Durante la Segunda República se dieron algunos casos notables, el más conocido de los cuales fue el llamado del estraperlo, que afectó al Partido Radical y a su líder, Alejandro Lerroux. Más atrás en el tiempo, durante el reinado de Isabel II y la Restauración, fueron muy relevantes el curioso precedente de los turbios negocios de Fernando Muñoz, el segundo marido de María Cristina, la viuda de Fernando VII, y la temprana especulación inmobiliaria que protagonizó el después nombrado marqués de Salamanca en el barrio madrileño de su nombre.

Y así podríamos seguir hasta agotar la paciencia del curioso lector. Burbujas inmobiliarias y pelotazos financieros que parecen sacados de las noticias de hoy mismo. En otras palabras, nuestro presente es corrupto porque nuestro pasado lo fue, y el asunto no tiene fácil arreglo. Algunos autores señalan como una de las posibles causas de esta situación la notable diferencia entre las éticas del trabajo católica y protestante, una diferencia que analizó definitivamente Max Weber en su conocida obra hace casi un siglo. Para el católico, el trabajo es un castigo divino del que es lícito librarse, y el pecado puede siempre ser redimido por la confesión. Para el protestante, por el contrario, la salvación es un problema que debe resolver cara a cara con Dios, nunca está seguro de haber sido perdonado, y el trabajo bien hecho y el éxito en esta vida son precisamente signos de salvación en la otra. Lo que aclara el desprecio social que, por lo general, acompaña y castiga doblemente al fracaso en los países protestantes, a diferencia de la conmiseración católica.

Esta hipótesis contribuye a explicar la mayor incidencia de la corrupción en el sur europeo católico que en el norte protestante. Y también ilustra muchos aspectos sociales y políticos de la cultura norteamericana, fruto de sus orígenes protestantes puritanos. No obstante, en el caso español actual es evidente que existe una causa más inmediata y directa. La corrupción política -y social- está ligada a la financiación ilegal que practican todos los partidos y a las relaciones inconfesables de los partidos con la banca y con el mundo empresarial. Como ha señalado lúcidamente el profesor Alejandro Nieto en sus numerosos libros dedicados a la cuestión, si los partidos españoles quisieran, la corrupción política española se acabaría de un día para otro.

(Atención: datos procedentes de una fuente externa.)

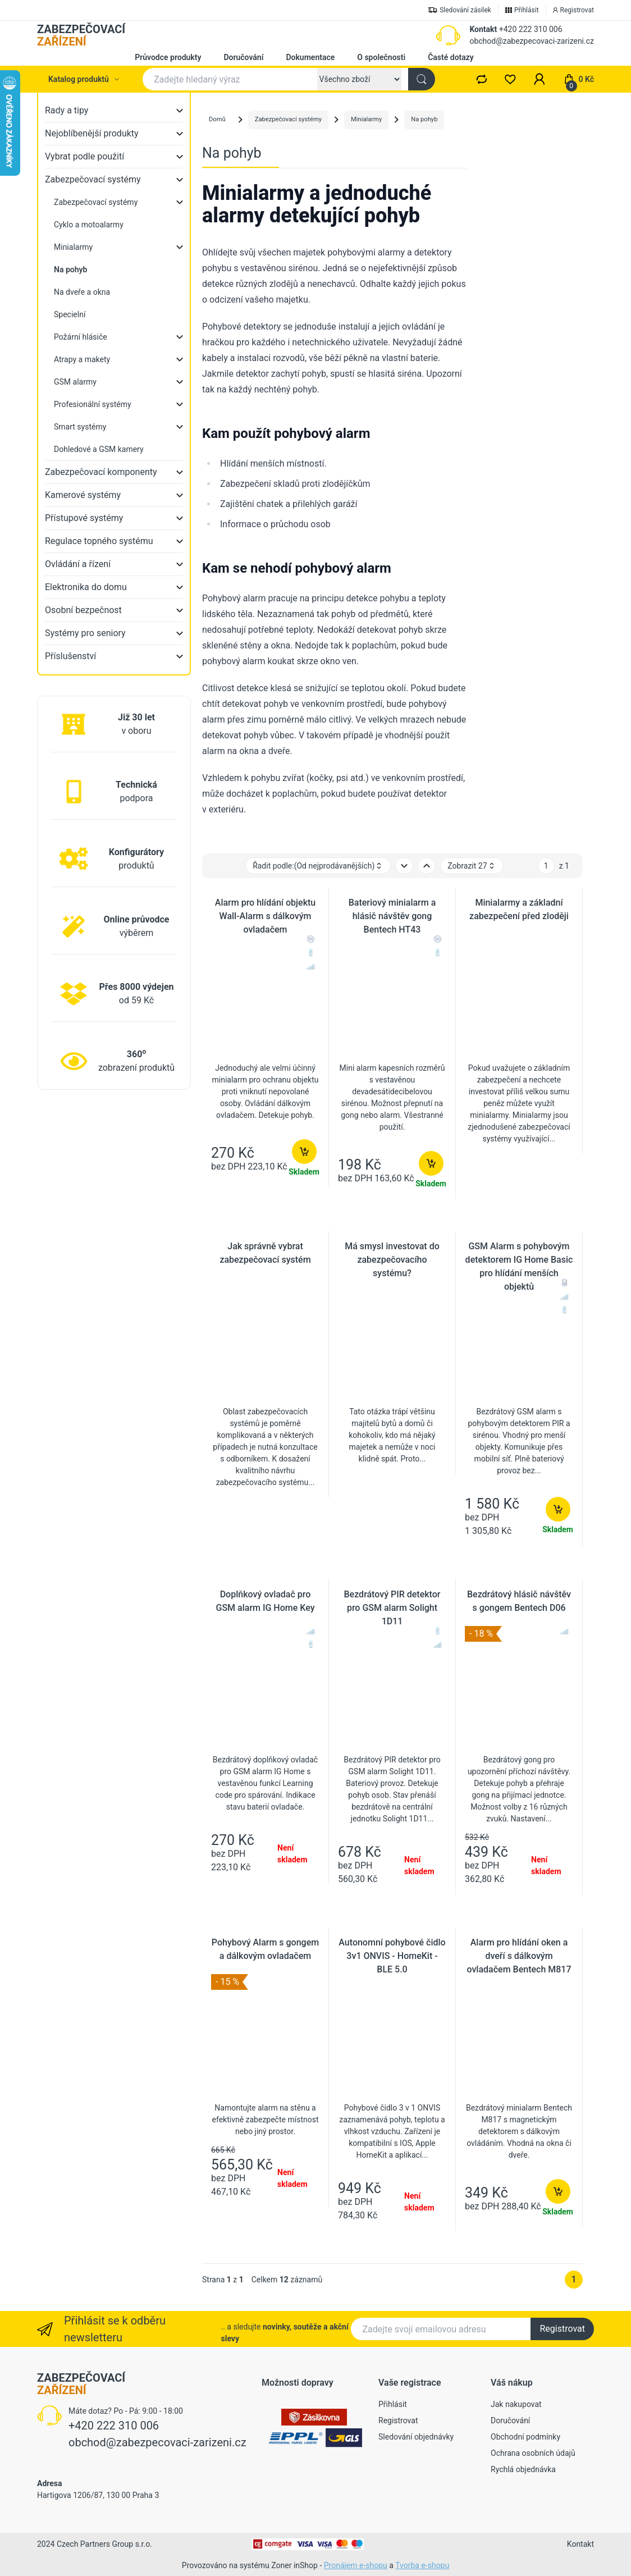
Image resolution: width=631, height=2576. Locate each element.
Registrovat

Pero, por supuesto que no quieren. Por eso resulta un poco ingenua -aunque muy estimable- la iniciativa que han tenido estos días unos cien intelectuales españoles, que han publicado un manifiesto reclamando una nueva ley de partidos que asegure la transparencia y la democracia interna de nuestras fuerzas políticas. Vana ilusión. Entre otras cosas, porque las leyes no tienen poderes taumatúrgicos, no hacen milagros, como creemos en España, uno de los países occidentales en donde se producen más leyes y en donde menos se cumplen. Si bien es un alivio comprobar que el manifiesto no se refiere a las famosas listas electorales abiertas y a la fórmula electoral de d’Hondt, que es la cantinela habitual de los que hablan de estas cosas sin tener ni la más remota idea de lo que hablan.

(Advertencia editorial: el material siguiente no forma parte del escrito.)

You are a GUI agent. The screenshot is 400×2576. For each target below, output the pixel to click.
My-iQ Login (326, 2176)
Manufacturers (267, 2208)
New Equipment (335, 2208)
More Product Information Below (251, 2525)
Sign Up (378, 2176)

Un aspecto colateral, aunque de no menor importancia, de la corrupción política española es el uso partidista y sesgado que hacen de ella las fuerzas políticas y los medios de comunicación, que la utilizan como arma arrojadiza de descalificación del contrario. Y no olvidemos la triste situación en que se encuentra el poder judicial, con jueces inhabilitados o sancionados, con una politización creciente, y con algunos de sus miembros evidenciando una preocupante carencia de conocimientos jurídicos, sectarismo e, incluso, falta de sentido común.

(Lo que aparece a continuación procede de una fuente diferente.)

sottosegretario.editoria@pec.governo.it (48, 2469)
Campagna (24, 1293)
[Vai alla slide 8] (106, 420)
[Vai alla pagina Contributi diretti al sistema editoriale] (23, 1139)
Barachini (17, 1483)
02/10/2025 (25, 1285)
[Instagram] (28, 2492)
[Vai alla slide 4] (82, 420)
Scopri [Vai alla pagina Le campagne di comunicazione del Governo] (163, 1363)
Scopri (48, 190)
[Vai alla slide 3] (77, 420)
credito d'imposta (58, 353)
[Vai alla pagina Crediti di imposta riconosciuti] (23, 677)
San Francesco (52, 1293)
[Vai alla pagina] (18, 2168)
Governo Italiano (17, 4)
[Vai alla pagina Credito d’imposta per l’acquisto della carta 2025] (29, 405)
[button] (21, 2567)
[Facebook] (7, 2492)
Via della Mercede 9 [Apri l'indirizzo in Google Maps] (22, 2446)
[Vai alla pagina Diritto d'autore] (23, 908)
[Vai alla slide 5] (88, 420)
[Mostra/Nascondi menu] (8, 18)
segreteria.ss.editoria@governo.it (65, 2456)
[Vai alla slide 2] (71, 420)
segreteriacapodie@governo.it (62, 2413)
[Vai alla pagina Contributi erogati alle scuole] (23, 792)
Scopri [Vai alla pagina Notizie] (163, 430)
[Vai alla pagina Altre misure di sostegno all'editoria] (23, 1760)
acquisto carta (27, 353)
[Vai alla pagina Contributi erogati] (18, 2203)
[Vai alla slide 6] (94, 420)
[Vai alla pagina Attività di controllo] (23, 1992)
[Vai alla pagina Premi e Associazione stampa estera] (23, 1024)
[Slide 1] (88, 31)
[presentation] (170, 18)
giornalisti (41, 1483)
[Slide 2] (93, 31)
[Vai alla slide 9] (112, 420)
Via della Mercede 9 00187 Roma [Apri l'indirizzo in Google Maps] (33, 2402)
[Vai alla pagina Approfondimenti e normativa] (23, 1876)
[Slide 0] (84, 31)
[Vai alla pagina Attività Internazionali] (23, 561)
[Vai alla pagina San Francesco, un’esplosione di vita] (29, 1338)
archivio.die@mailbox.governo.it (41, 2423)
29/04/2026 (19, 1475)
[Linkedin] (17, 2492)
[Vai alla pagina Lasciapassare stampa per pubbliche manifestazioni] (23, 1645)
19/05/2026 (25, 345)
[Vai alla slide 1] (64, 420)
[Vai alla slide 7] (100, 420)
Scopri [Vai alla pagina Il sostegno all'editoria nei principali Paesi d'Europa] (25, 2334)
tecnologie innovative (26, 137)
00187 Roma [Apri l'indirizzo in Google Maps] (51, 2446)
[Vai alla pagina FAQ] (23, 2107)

A pesar de lo anterior, hay un elemento de la corrupción política española que no deja de sorprendernos. En las numerosas declaraciones judiciales que se producen en estos casos, la mayoría lo niega todo, como era de esperar. Pero hay una minoría que, sin necesidad aparente de hacerlo, reconoce sobresueldos, comisiones y licencias ilegales, y demás, con lo que perjudica gravemente a sus presuntos benefactores. ¿Por qué lo hacen? ¿Qué beneficio obtienen con ello? Porque habría que concluir que, además de corruptos, son unos ingratos.